Email Marketing Insights
October 04, 2012 | By Kara Trivunovic
Here's an article I wrote for MediaPost:
I recently read a statistic in the Harvard Business Review that researchers who invested in brands based on online reviews did 7.9% better than the S&P 500 index. After studying four years’ worth of product reviews of 15 brands -- almost 350,000 reviews -- they found there were two major predictors of performance: one was the sheer volume of reviews and the other was negative chatter.
This got me wondering: Do marketers see email performance spikes or dives based on reviews and chatter over time?
The hypothesis here is that in some trailing period of time following negative reviews, email engagement will slump -- and then recover. Proving or disproving this statement could affect when you send your campaigns, the content you deliver and how you position it. The great thing is that reviews and comments live on online, so tomorrow, you can go back and take a historic look to leverage as a future predictor.
If you want to answer this question for yourself, there are two different kinds of data you need to get your hands on:
Reviews and comments
Start with the preceding quarter and gather all comments posted on your site via ratings and reviews, on your Facebook page or in your Twitter feed -- including the dates. You will clearly need more detail to develop a definitive pattern, but it is better to start small and increase the investment in the effort based on what you are seeing.
Get your hands on the engagement metrics for all of the email sent during the same period of time, including opens, clicks and conversions, to see if the comments affect different engagement elements differently.

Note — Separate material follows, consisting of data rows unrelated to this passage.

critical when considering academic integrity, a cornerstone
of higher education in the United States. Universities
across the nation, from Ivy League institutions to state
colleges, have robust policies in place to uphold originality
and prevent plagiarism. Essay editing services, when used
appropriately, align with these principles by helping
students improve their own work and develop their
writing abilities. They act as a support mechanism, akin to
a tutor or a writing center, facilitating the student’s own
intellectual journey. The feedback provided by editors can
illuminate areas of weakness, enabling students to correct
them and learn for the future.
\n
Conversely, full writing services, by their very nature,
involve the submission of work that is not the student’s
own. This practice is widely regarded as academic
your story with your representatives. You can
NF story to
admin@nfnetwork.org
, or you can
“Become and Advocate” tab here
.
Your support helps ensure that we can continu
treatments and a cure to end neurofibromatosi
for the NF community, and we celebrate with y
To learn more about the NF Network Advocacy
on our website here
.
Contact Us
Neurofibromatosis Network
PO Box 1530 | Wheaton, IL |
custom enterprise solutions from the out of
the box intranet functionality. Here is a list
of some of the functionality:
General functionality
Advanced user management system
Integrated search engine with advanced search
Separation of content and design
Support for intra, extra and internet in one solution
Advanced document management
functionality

Once you have the data, sort the feedback by day and attribute a count of comments per day as well as the dominating sentiment (positive or negative) and plot it against your email engagement metrics. Do you see a correlation? If you do see a marked drop in engagement following negative reviews, how might you address it with your program?

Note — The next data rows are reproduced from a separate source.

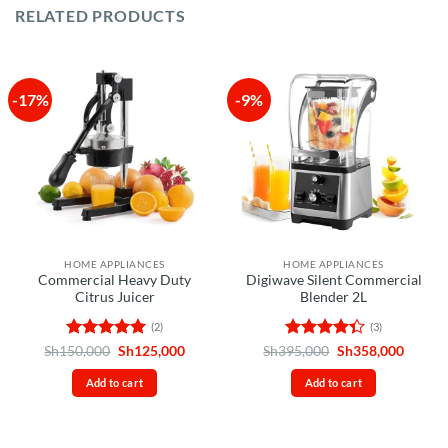
RELATED PRODUCTS
-17%
-9%
HOME APPLIANCES
HOME APPLIANCES
Commercial Heavy Duty
Digiwave Silent Commercial
Citrus Juicer
Blender 2L
(2)
(3)
Rated
5
Original
Current
Rated
Original
Curren
Sh
150,000
Sh
125,000
Sh
395,000
Sh
358,000
price
price
price
price
out of 5
4.33
out
was:
is:
was:
is:
of 5
Add to cart
Add to cart
Sh150,000.
Sh125,000.
Sh395,000.
Sh358,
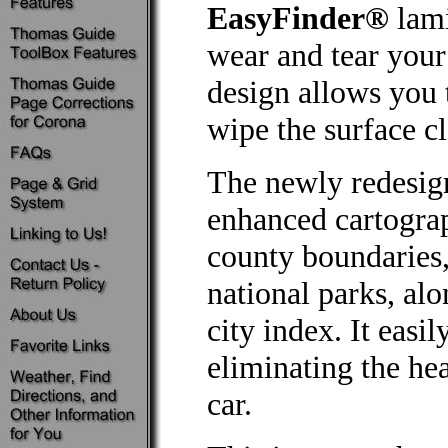
EasyFinder®
lami
wear and tear your
design allows you 
wipe the surface cl
The newly redesig
enhanced cartograp
county boundaries, 
national parks, al
city index. It easil
eliminating the he
car.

· Option 1: Track ratings, reviews and online comments as part of determining sending patterns. If you had a spike in negative feedback on a specific day, you may want to forgo sending standard, promotional communications in the immediate days following.

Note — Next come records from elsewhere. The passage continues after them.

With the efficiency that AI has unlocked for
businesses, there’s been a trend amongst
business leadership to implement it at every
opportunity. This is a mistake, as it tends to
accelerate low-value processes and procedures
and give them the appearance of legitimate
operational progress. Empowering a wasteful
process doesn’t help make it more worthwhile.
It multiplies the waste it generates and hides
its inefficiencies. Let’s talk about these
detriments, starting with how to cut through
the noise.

· Option 2: Have you seen spikes in performance when largely positive reviews or comments are obvious? Bask in it. Send messaging that may complement the focus of the positive sentiment, including some of those positive comments.
· Option 3: You see no correlation with online comments about your brand .Currently there is no concrete evidence that there is or isn't -- but it certainly is a curious proposition.
Realistically, a spike in reviews or online chatter is likely tied to other efforts supporting your brand, possibly a product launch, financial reporting, industry buzz, take your pick. But given the weight being put on peer reviews and legitimate customer feedback, it’s worth a little number-crunching to see if you can increase the performance of your program by 7.9% over the S&P 500, right?